Betschart: Meine Veränderungen und meine angepasste Denkweise wurden von allen akzeptiert. Bei der Umsetzung unterstützten mich mein Mann, unsere Kinder und Freunde.

Gibt es etwas, das Sie den Leserinnen und insbesondere auch den Lesern mitgeben möchten?

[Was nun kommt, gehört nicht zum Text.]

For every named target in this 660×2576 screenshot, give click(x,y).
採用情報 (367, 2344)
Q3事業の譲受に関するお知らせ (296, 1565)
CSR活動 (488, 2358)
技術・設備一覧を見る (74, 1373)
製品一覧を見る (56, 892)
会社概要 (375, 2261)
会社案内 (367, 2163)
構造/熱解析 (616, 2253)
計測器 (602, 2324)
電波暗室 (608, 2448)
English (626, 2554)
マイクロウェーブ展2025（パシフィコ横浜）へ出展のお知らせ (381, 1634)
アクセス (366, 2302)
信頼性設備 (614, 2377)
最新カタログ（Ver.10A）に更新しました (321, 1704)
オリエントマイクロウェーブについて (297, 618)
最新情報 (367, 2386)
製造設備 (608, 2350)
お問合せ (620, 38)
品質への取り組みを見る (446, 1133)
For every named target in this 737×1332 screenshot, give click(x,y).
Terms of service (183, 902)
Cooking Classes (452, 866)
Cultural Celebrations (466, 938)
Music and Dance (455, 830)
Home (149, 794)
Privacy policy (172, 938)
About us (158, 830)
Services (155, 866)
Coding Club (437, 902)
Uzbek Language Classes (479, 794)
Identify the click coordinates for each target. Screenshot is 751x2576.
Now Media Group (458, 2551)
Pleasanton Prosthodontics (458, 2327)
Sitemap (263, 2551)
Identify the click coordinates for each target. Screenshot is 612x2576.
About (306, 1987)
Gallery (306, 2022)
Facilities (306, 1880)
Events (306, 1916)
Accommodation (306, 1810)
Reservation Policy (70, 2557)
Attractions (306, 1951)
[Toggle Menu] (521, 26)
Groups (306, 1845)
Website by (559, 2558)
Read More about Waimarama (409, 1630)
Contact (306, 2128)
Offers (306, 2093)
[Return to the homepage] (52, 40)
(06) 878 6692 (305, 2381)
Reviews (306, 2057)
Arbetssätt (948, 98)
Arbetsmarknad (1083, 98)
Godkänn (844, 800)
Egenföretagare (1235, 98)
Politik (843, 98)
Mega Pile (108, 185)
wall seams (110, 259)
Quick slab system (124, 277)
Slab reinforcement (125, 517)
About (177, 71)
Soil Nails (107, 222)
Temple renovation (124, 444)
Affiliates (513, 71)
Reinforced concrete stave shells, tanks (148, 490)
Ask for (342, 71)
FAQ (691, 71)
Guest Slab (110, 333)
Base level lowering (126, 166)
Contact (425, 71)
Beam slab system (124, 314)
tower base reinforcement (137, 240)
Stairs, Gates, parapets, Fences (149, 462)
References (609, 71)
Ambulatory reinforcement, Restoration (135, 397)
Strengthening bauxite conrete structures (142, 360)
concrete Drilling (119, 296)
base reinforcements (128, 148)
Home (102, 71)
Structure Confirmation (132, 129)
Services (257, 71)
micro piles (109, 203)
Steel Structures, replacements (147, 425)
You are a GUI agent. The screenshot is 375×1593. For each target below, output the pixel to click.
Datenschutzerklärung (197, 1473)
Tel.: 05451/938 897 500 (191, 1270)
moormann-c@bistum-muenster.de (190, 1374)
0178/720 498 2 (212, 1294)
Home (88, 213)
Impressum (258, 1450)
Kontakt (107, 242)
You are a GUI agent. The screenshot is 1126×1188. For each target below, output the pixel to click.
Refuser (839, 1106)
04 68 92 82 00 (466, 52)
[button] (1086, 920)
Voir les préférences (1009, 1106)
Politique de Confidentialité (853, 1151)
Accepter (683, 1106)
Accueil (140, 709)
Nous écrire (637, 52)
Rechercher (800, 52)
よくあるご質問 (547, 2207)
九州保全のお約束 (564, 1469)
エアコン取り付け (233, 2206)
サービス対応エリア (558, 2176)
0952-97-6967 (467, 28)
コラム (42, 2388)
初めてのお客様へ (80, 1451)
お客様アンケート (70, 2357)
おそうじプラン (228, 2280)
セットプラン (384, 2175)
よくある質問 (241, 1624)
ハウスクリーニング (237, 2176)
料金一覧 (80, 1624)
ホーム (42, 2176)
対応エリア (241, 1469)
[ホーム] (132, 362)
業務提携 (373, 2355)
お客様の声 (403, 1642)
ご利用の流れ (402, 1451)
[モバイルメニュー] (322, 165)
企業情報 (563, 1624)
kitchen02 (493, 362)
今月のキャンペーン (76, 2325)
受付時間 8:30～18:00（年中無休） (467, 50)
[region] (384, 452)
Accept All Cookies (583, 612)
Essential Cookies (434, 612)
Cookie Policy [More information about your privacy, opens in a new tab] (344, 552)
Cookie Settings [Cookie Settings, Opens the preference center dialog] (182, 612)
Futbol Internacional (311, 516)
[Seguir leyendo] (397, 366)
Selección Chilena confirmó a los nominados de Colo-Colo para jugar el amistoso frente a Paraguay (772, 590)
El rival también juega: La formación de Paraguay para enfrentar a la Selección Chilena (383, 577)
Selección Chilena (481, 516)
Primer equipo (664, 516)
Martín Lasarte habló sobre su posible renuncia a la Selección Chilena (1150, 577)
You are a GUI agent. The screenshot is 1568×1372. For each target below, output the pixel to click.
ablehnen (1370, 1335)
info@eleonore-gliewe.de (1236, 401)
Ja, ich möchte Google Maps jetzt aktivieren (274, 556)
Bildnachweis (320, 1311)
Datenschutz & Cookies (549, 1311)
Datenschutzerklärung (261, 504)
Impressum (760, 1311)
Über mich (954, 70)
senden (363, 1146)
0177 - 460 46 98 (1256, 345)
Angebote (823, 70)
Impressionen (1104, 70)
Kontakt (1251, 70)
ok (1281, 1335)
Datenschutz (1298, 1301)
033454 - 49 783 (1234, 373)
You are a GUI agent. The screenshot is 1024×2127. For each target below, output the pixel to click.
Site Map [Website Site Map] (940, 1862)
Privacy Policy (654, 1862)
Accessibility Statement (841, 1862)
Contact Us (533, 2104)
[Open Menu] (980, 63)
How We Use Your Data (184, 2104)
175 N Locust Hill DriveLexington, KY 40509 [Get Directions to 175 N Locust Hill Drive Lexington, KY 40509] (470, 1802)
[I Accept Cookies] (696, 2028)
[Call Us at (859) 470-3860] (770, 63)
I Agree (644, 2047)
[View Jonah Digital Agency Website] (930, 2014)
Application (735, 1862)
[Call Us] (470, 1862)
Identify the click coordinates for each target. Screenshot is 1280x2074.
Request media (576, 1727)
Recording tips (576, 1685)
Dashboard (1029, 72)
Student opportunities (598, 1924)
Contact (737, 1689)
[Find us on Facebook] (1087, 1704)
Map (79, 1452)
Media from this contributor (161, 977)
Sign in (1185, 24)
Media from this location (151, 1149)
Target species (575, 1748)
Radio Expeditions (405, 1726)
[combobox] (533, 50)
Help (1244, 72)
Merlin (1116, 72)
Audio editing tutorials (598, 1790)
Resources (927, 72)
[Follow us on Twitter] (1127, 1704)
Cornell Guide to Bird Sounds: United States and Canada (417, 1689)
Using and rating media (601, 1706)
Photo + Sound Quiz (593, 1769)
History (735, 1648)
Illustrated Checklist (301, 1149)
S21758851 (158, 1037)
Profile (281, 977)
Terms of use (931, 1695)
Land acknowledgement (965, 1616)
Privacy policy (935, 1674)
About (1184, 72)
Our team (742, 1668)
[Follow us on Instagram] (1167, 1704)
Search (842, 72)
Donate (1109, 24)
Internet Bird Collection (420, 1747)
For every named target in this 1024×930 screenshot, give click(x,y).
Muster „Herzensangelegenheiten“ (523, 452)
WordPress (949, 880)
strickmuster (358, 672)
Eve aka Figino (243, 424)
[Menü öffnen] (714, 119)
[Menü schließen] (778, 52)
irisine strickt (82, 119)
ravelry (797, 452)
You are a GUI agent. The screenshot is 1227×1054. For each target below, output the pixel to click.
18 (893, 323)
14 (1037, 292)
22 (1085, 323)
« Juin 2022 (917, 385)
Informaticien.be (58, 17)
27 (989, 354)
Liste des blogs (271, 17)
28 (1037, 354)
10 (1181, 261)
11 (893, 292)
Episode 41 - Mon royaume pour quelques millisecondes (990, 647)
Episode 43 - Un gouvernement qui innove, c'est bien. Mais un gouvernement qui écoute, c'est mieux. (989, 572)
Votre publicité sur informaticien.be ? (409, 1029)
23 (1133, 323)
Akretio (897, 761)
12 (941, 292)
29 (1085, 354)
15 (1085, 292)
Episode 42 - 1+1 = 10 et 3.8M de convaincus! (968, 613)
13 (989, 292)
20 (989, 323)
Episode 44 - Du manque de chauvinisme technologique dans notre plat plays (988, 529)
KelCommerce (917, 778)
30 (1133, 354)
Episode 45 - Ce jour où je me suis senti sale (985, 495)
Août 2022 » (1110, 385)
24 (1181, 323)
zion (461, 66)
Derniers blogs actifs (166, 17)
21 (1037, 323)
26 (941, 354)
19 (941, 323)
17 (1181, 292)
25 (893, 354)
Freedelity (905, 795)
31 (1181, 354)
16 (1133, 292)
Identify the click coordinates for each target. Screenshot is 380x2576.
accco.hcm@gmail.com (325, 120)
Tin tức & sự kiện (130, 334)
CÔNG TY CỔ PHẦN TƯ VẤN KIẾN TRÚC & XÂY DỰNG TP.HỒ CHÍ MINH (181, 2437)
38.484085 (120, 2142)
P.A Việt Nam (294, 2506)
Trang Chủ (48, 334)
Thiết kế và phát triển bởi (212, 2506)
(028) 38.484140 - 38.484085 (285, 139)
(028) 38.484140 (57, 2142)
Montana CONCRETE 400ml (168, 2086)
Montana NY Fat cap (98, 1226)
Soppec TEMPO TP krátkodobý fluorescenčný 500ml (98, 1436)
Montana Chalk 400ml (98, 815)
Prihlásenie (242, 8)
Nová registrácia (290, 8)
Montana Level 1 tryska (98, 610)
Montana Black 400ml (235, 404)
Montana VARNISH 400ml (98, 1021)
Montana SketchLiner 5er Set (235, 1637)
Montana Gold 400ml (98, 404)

Betschart: Entschleunigt immer wieder euer Leben. Schaut einmal im Jahr, wo ihr eure Arbeitsbelastung reduzieren könnt. Auch kleine Veränderungen helfen. Das Wachstum eines Betriebes muss gut überlegt sein. Oft haben diese Investitionen das Vergessen eigener Bedürfnisse zur Folge. Plötzlich ist man gefangen, kann nur noch funktionieren, um das Geld für die Hypothek und die Betriebsrechnungen aufzubringen. Über einen längeren Zeitraum führt dies oft zu einem Burn-out, einem Unfall oder einer anderen Krankheit. Perfektionismus frisst viel Zeit. Die Pflege sozialer Kontakte, das Ausüben von Hobbys und alles, was guttut, schenkt Energie. Und das Wichtigste: Habt Freude an eurer Arbeit.

 

Neue Wege gesucht

Gefragt sind neue Wege in der Burn-out-Prävention, um den Betroffenen Brücken zu professionellen Beratungsangeboten zu bauen. Eine Möglichkeit wäre, sogenannte Peers in die Prävention mit einzubeziehen: ehemals Betroffene aus der Landwirtschaft, die bereit sind, über ihre Belastungen und Erkrankungen zu sprechen. Zusätzlich könnten Sentinels zum Einsatz kommen. Das sind Menschen, die regelmässig auf die Höfe kommen, wie Tierärzte, Treuhänder oder Besamungstechniker. «Sie kennen die Umstände auf den Höfen und könnten als eine Art Frühwarnsystem fungieren.» Zuvor müssen Peers und Sentinels geschult werden und es braucht Qualitätsstandards und ein Netzwerk. Es gibt auch eine Charta zur Konstituierung einer überkantonalen ostschweizerischen Plattform zur Burn-out-Prävention in der Landwirtschaft. Bereits unterschrieben haben verschiedene landwirtschaftliche Organisationen, so unter anderem der St. Galler Bauernverband. Zu den Zielen gehört unter anderem, dass die Mitgliederorganisationen ein verbindliches Netzwerk bilden, das sich gemeinsam zum Wohle des betroffenen Menschen und seines familiären Umfelds einsetzt. pd.